Input data =>
———

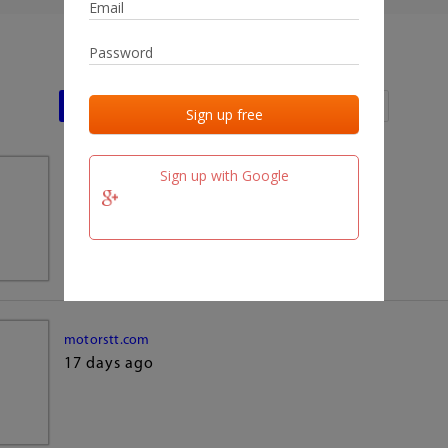
Last activities
Last added
Last checked
Sign up with Google
team.fm
17 days ago
motorstt.com
17 days ago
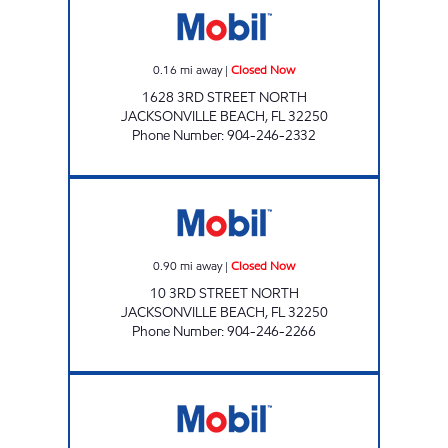
0.16
mi away
|
Closed Now
1628 3RD STREET NORTH
JACKSONVILLE BEACH
,
FL
32250
Phone Number
:
904-246-2332
NAYA TRADING CO. Closed Now
0.90
mi away
|
Closed Now
10 3RD STREET NORTH
JACKSONVILLE BEACH
,
FL
32250
Phone Number
:
904-246-2266
CIRCLE K ATLANTIC BEACH # 5 Closed Now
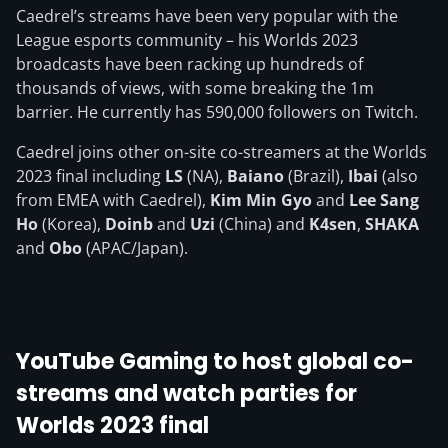
Caedrel’s streams have been very popular with the
League esports community – his Worlds 2023
broadcasts have been racking up hundreds of
thousands of views, with some breaking the 1m
barrier. He currently has 590,000 followers on Twitch.
Caedrel joins other on-site co-streamers at the Worlds
2023 final including
LS
(NA),
Baiano
(Brazil),
Ibai
(also
from EMEA with Caedrel),
Kim Min Gyo
and
Lee Sang
Ho
(Korea),
Doinb
and
Uzi
(China) and
K4sen
,
SHAKA
and
Obo
(APAC/Japan).
YouTube Gaming to host global co-
streams and watch parties for
Worlds 2023 final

———

What is needed => From the data above, write out everything exactly except the pictures.

Answer =>
Last activities
Last added
Last checked
Sign up with Google
team.fm
17 days ago
motorstt.com
17 days ago
0.16
mi away
|
Closed Now
1628 3RD STREET NORTH
JACKSONVILLE BEACH
,
FL
32250
Phone Number
:
904-246-2332
NAYA TRADING CO. Closed Now
0.90
mi away
|
Closed Now
10 3RD STREET NORTH
JACKSONVILLE BEACH
,
FL
32250
Phone Number
:
904-246-2266
CIRCLE K ATLANTIC BEACH # 5 Closed Now
Caedrel’s streams have been very popular with the
League esports community – his Worlds 2023
broadcasts have been racking up hundreds of
thousands of views, with some breaking the 1m
barrier. He currently has 590,000 followers on Twitch.
Caedrel joins other on-site co-streamers at the Worlds
2023 final including
LS
(NA),
Baiano
(Brazil),
Ibai
(also
from EMEA with Caedrel),
Kim Min Gyo
and
Lee Sang
Ho
(Korea),
Doinb
and
Uzi
(China) and
K4sen
,
SHAKA
and
Obo
(APAC/Japan).
YouTube Gaming to host global co-
streams and watch parties for
Worlds 2023 final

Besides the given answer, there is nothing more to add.